Question

(a) Upper half of a convex lens is covered with a black paper. Draw a ray diagram to show the formation of image of an object placed at a distance of 2F from such a lens. Mention the position and nature of the image formed. State the observable difference in the image obtained if the lens is uncovered. Give reason to justify your answer.
(b) An object is placed at a distance of 30 cm from the optical centre of a concave lens of focal length 15 cm. Use lens formula to determine the distance of the image from the optical centre of the lens.

Answer 1

(a) Image Formation by a Convex Lens with Upper Half Obscured:
When the upper half of a convex lens is covered, only the lower half transmits light. Nevertheless, a complete image is still formed because all sections of the lens contribute to creating the entire image.

Ray Diagram Explanation:
- Position the object at 2F on one side of the convex lens.
- A ray from the object, parallel to the principal axis, travels through the lower half of the lens and refracts through the focal point on the opposite side.
- A second ray, passing through the optical center, continues undeviated.
- These refracted rays converge beyond F and 2F on the opposite side, thereby forming the image.

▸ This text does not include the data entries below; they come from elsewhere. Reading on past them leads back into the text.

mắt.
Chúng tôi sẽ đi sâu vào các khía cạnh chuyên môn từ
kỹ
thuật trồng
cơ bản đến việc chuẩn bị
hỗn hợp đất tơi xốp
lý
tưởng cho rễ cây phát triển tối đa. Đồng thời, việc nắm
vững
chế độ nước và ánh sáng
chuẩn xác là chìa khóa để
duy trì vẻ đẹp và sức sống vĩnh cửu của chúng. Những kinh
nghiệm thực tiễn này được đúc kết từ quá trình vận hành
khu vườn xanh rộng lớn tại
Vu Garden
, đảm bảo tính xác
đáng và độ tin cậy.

Image Location: At 2F on the side opposite the object.
Image Characteristics: Real, inverted, and the same size as the object.

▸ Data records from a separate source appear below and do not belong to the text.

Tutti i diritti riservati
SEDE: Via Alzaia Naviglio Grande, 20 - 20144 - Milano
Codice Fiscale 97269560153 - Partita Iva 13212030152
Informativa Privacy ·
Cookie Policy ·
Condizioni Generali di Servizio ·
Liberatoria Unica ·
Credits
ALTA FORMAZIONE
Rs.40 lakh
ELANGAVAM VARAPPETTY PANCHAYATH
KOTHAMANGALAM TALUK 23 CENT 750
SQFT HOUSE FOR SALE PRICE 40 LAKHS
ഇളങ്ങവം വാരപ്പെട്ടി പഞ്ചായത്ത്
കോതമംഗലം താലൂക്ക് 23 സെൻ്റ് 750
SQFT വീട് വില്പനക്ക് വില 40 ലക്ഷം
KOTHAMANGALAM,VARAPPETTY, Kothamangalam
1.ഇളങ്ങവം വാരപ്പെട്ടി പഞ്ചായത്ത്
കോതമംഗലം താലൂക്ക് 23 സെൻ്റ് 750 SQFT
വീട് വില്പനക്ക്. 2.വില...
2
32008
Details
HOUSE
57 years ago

Observable Changes When Lens is Uncovered:
- The image's position, size, and nature remain unchanged.
- The image brightness diminishes due to reduced light transmission through the lens.

Rationale: Obscuring part of the lens only affects the quantity of light (intensity). The unobstructed portion of the lens continues to refract light rays correctly to form a complete image.

(b) Determining Image Distance for a Concave Lens Using the Lens Formula
Given:
- Object distance (u) = -30 cm (object is to the left of the lens, hence negative)
- Focal length (f) = -15 cm (focal length is negative for a concave lens)

Lens Formula:
\[ \frac{1}{f} = \frac{1}{v} - \frac{1}{u} \]
Substituting the given values:
\[ \frac{1}{-15} = \frac{1}{v} - \frac{1}{-30} \]
\[ \frac{1}{-15} = \frac{1}{v} + \frac{1}{30} \]
Calculating the common denominator and solving for \( \frac{1}{v} \):
\[ \frac{1}{v} = \frac{1}{-15} - \frac{1}{30} = \frac{-2 - 1}{30} = \frac{-3}{30} = \frac{-1}{10} \]
Therefore, \[v = -10 \text{ cm}\]

Conclusion:
- Image Distance: 10 cm from the lens's optical center, on the same side as the object (resulting in a virtual and upright image).